Honey and Brine

E&G | Issue 300

Honey and Brine

It smells like coffee from where I sit, old coffee. I don’t usually sit here but here is closest to the plug and furthest from the one tree that could fall and end my life. I’ve quietly suggested over the years that this tree be taken down but have also been not so quietly enchanted by this giant in our backyard. A great white pine, it has no business ruling our land. Despite its grandeur, its root system is shallow and unreliable at best.

An October Nor’easter is here, with what name I do not know but decidedly mid to late alphabet I bet, maybe Manuel or Octavia. I’ve seen a few Nor’easters here and all I know is that the type of storm that gets a a name will interrupt electricity at best. It has already taken a chunk of our pear tree, the one that survived the last Nor’easter attack when I jokingly told our neighbor it was a metaphor for my marriage when half of it was gone and half remained. I have often looked at this tree symbolically, admiring how it returned year after year, growing stronger and defying odds. Pear trees mustn’t have very strong limbs though, no other tree seems to be so weak to wind.

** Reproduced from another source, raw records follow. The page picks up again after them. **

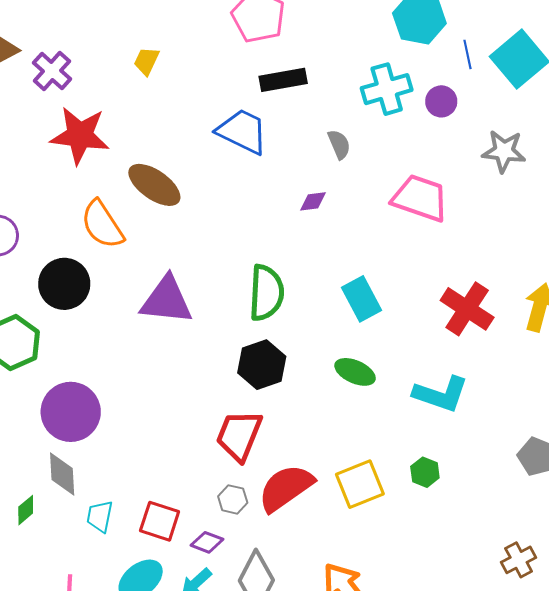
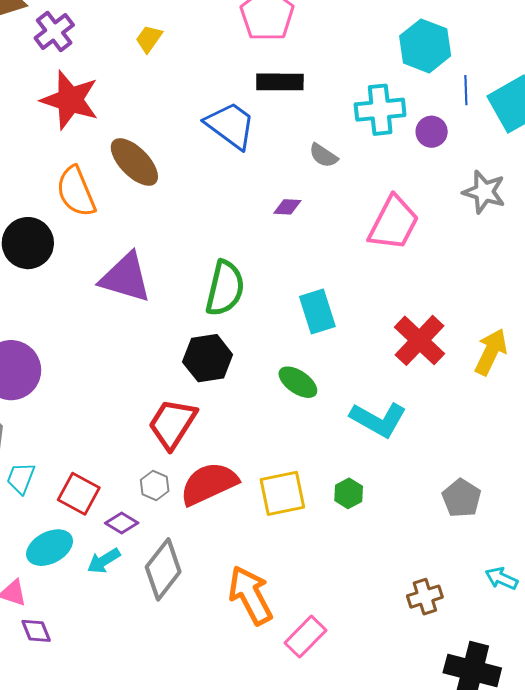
gray semicircle: (339, 144) -> (323, 155), turned 136
pink trapezoid: (420, 198) -> (393, 223), turned 88

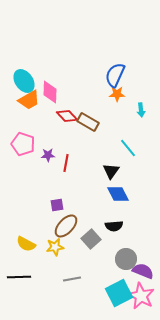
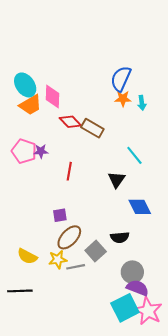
cyan arrow: (141, 110) -> (142, 103), moved
purple star: (48, 155) -> (41, 151), moved
blue diamond: (118, 194) -> (140, 207), moved
purple semicircle: (143, 271) -> (138, 288), moved
gray line: (72, 279) -> (76, 267), moved

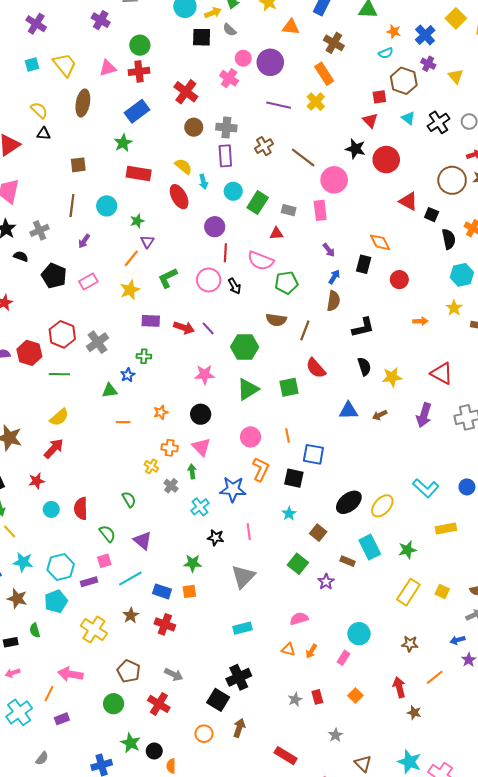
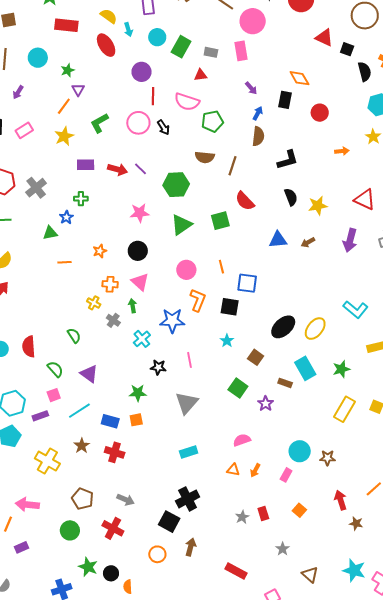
brown star: (410, 644) -> (327, 458), moved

I spent the dregs of Saturday night on the new floors of this kitchen, called into action by another “situation” that presented itself without warning as they always do. I held Mom’s head, as it drizzled out blood, and wondered if my cream colored sweatshirt was absorbent enough. I went into that crisis mode I have entered so many times, I am the woman you want when shit goes down. I will throw on tourniquets and lay next to you at your worst, I have Civil War blood in my veins I once told Mom as I debrided a wound.

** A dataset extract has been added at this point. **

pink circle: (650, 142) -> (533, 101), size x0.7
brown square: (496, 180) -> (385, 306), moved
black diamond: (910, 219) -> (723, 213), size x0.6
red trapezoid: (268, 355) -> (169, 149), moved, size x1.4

She’s fine now today, more wounded in ways that are invisible though she does have seven staples on the left side of her head. I told her that she can be “Massive Headwound Mary” for Halloween (see below—we like our humor on the sicker side). How many of us have had a bobble or two, a time when gravity wasn’t our friend? “Growing old gracefully” is not how I would describe Mom’s approach to aging. She’s more of the “rage rage against the dying of the light” variety. Respect. To be “comfortable” alongside that process takes a certain amount of brine and honey, the salt and sugar of my soul helps me dance with discomfort. I had french fries fried in tallow, oysters, and breakfast buns for lunch yesterday and thought “this is my definition of soul food.”

Through writing, I shape this clay of life before my hands into meaningful prose for you to digest, this being my 300th attempt at that. For someone who has never stuck to a diet or an exercise regime, I am proud that I have, at the very least, stuck to this. 300 times, I have shouted into the void my experience living here among the growing up, the growing old, and the in between. By writing about everything, yes even the stuff that makes you cringe or blush with sympathetic shame, I have learned to savor even the most difficult of moments as precious. Today I am faced with the task of figuring out how to drag an enormous branch into the woods behind our house and watch nervously as that great pine seems to lean further to the right. I release this week’s folly with all its honey and brine to you in the hope that it makes you smile, appreciate, and maybe even laugh.